*** Opening RECORDS FOR THIS EXERCISE ***

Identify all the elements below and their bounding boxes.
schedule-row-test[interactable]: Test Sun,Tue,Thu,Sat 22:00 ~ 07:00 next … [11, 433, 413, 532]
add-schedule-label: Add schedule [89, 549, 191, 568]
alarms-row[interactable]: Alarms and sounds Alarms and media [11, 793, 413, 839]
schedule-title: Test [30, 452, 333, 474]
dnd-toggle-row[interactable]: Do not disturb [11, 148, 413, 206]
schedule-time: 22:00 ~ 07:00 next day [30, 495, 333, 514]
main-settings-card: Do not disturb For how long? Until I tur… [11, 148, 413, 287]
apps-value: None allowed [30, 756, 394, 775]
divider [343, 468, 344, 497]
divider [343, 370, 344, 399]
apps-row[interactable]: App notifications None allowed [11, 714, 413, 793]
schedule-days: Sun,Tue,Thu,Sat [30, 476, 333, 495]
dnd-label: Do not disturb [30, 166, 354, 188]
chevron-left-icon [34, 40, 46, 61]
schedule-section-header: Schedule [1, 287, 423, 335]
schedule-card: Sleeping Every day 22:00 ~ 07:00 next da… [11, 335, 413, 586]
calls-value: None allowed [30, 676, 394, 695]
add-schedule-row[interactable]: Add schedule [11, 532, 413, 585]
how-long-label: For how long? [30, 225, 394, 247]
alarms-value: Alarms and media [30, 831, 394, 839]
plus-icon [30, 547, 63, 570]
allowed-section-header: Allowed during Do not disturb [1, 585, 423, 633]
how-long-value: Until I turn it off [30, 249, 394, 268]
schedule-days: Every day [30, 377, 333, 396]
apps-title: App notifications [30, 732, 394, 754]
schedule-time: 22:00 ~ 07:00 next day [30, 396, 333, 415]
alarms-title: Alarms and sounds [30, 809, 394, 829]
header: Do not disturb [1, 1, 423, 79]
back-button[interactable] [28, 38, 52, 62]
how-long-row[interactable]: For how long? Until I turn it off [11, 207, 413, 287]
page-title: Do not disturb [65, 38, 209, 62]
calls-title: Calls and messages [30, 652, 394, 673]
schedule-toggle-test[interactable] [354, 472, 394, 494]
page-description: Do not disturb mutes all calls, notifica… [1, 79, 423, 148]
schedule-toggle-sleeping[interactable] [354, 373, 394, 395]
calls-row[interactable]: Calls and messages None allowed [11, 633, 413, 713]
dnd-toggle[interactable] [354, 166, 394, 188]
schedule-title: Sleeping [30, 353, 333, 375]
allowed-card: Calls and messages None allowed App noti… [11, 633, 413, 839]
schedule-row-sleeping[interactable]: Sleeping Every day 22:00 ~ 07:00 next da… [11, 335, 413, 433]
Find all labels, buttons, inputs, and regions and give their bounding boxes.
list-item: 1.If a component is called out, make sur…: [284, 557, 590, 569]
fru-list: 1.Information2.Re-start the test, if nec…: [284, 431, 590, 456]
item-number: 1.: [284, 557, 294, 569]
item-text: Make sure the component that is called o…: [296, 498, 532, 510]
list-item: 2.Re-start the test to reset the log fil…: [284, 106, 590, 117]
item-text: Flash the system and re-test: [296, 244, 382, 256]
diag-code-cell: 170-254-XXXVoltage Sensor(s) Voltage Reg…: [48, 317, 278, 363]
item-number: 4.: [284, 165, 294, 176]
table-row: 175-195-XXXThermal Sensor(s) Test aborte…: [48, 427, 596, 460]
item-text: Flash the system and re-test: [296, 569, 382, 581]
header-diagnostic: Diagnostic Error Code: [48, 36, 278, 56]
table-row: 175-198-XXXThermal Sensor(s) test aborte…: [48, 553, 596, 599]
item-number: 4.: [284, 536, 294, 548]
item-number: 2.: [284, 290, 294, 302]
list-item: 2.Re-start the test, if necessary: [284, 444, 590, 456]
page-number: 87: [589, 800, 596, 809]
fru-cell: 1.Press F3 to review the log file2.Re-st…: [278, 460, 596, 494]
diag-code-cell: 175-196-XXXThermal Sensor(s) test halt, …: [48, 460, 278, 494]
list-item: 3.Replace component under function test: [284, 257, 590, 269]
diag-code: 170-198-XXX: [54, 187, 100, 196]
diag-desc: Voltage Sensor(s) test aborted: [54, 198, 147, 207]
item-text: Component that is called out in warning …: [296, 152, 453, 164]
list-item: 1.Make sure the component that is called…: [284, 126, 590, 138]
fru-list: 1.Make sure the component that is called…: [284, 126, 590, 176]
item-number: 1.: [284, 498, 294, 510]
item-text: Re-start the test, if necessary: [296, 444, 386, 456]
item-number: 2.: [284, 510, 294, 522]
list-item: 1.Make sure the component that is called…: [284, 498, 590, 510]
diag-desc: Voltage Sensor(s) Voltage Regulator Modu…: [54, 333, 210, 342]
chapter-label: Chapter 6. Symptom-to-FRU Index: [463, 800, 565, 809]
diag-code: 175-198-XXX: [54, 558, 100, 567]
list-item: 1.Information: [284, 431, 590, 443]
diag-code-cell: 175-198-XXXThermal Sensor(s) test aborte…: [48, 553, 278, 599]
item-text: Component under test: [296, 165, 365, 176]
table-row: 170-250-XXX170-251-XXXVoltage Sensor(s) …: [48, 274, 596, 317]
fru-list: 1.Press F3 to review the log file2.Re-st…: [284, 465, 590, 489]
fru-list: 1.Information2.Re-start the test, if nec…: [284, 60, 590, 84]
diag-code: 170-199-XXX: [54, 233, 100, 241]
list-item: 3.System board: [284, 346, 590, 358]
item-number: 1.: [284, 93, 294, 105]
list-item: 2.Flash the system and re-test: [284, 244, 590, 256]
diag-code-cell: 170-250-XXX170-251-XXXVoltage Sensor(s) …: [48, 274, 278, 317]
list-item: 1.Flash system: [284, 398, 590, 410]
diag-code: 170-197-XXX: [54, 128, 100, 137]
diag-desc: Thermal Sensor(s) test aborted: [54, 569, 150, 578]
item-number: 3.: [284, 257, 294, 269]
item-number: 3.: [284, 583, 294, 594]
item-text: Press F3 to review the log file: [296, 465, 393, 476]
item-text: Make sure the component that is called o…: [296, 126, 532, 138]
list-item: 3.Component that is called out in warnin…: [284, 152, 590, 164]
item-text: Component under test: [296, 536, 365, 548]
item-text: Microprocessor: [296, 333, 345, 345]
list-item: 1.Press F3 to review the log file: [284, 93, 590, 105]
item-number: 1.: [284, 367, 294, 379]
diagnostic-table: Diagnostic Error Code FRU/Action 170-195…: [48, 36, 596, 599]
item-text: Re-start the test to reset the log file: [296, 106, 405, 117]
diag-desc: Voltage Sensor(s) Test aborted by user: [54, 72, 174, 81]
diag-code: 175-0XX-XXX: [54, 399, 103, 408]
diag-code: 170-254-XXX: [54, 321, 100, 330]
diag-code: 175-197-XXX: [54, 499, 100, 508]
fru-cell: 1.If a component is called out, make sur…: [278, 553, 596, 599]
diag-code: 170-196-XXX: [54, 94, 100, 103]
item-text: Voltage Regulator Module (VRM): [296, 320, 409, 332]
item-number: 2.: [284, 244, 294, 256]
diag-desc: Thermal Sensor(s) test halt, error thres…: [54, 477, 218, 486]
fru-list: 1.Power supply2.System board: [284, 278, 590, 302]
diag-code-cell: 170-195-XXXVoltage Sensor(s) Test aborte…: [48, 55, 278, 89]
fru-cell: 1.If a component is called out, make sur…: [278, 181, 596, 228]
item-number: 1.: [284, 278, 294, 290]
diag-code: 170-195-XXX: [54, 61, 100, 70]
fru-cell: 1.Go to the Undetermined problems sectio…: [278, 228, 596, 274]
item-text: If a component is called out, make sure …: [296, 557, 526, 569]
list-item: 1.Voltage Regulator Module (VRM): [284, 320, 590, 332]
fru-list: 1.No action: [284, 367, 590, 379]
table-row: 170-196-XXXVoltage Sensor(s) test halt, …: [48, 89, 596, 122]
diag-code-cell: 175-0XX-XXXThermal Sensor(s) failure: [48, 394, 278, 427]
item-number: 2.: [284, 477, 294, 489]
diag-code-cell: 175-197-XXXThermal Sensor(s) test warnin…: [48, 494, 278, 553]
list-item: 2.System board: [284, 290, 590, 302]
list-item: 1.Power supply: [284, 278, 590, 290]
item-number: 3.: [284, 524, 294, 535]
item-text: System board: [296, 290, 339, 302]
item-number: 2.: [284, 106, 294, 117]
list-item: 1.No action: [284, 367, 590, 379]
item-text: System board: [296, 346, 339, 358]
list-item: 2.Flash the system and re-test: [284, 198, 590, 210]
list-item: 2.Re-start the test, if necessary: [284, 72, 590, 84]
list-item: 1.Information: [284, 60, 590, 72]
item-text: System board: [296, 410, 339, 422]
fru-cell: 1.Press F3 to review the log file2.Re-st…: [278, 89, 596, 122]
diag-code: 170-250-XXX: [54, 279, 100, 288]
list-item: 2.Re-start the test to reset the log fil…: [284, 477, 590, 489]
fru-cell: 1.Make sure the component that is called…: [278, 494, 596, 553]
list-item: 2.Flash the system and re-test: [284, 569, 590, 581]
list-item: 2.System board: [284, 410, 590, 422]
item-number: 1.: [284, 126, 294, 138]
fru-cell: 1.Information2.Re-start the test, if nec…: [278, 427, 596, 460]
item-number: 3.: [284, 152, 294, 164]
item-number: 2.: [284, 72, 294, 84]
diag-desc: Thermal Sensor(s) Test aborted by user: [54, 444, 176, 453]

*** Closing RECORDS FOR THIS EXERCISE ***

» **WHAT IS NEEDED**:
In the listing above, locate each line with "boxes" and copy it.

» **YOUR RESPONSE**:
Identify all the elements below and their bounding boxes.
Find all labels, buttons, inputs, and regions and give their bounding boxes.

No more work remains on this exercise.